The involvement of Royston’s clinical team in Ealing has been instrumental in Royston’s progress. We work closely with the Community Team for People with Learning Disabilities, including Psychiatrist Dr Shuwa, Advanced Nurse Practitioner Tribute Nyoni and Social Worker Sibu Bilankulu. Royston also benefitted from a transition worker, Sarah Layram, who knew Royston well prior to him moving in, and who was able to guide the transition into his new home, making it as smooth as possible. The team are always available and see Royston regularly to discuss his well-being.
Royston’s mother has also played a vital role in helping the team to support Royston in the best way possible by sharing her experiences and knowledge with the team. It is fabulous that she lives nearby and is able to pop round at any time. Royston also regularly visits home to have quality time with his mum. She also joins his team on practice workshops where we celebrate Royston’s achievements and also look at the PROACT-SCIPr-UK theories and Positive Support Plans which are used to support her son. This gives everyone a chance to view Royston’s progress and recognise the important roles everyone is playing in his well-being.

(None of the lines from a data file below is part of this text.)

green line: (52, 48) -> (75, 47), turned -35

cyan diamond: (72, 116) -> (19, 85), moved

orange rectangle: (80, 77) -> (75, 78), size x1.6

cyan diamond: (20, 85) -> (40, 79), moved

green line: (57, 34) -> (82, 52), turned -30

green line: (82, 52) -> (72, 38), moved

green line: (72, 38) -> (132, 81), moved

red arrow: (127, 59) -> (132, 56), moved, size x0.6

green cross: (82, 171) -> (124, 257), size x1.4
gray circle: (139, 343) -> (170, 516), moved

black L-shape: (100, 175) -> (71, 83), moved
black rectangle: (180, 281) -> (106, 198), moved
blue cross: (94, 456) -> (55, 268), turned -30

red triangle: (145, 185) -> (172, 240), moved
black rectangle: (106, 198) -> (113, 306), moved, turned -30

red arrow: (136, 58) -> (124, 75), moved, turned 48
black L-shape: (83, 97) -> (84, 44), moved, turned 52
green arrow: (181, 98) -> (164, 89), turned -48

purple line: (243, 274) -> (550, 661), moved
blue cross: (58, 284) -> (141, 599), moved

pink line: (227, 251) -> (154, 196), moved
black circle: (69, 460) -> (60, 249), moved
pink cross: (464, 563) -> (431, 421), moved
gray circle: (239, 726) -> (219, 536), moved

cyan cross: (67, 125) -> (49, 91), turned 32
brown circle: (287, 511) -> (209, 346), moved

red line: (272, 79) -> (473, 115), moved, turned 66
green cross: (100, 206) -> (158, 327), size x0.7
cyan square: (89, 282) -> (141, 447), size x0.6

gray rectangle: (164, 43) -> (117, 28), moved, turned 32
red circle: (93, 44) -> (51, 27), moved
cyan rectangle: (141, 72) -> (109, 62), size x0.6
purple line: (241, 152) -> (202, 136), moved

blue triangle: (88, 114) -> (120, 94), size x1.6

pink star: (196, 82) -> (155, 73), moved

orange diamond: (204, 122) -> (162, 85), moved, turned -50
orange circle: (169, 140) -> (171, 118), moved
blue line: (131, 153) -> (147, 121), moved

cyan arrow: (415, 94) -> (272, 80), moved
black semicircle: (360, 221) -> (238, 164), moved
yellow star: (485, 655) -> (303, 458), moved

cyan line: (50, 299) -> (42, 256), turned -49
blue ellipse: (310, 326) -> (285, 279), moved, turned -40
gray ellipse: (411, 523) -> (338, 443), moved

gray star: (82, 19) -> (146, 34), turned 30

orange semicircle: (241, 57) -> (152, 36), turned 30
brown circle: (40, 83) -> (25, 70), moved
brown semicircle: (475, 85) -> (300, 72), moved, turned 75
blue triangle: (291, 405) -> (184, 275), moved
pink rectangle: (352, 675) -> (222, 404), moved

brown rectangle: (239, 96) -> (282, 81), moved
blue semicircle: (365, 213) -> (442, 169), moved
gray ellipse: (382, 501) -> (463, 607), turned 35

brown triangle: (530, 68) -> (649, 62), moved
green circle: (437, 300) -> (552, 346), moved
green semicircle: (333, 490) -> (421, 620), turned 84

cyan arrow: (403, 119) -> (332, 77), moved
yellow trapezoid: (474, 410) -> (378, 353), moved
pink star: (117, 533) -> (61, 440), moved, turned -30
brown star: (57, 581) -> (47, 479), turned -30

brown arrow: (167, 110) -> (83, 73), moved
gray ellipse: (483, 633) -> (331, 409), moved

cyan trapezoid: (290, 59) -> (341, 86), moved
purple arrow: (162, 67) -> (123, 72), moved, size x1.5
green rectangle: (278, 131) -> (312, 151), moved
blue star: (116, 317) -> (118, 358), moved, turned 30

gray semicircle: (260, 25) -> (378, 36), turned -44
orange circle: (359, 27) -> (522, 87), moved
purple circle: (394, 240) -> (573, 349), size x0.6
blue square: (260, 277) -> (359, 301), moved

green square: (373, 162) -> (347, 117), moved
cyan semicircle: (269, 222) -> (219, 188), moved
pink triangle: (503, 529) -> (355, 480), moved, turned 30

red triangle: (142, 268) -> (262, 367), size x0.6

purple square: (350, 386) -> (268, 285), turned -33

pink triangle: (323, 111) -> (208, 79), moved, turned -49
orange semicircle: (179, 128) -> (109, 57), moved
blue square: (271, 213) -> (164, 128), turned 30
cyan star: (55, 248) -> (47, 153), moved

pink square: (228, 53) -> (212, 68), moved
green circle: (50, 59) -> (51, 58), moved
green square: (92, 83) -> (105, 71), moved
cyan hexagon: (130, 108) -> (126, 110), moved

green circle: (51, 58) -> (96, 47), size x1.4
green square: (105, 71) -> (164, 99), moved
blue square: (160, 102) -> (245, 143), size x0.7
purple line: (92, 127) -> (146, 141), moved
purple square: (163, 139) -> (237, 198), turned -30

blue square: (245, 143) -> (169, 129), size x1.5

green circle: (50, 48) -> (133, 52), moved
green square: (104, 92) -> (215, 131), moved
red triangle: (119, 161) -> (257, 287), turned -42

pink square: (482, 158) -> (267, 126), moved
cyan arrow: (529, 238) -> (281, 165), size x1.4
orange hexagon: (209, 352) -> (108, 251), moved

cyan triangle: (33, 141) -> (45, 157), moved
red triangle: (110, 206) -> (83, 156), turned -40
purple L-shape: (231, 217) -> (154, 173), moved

His mother has seen real changes in Royston’s behaviour, which continue when he goes home for the weekend:
“He goes out more now. The staff understand him better. In the beginning it was more difficult but now, as time goes by, Royston makes signs and they understand him. It makes me feel really positive. Now he knows that he can go to his room, have a jump and a scream, then lie down and listen to music. He is like a different boy. Totally different. Now we can sit together and watch TV, laugh. He does this at home too. I can go home and sleep at night knowing that he is safe and happy. They [Royston’s support team] are doing a great job. I feel happy for the future that Royston will carry on being happy and positive and using more signs.”
We’re so proud of everything that Royston has achieved, and of the commitment, patience, and kindness shown by the whole team in working to support him to truly flourish.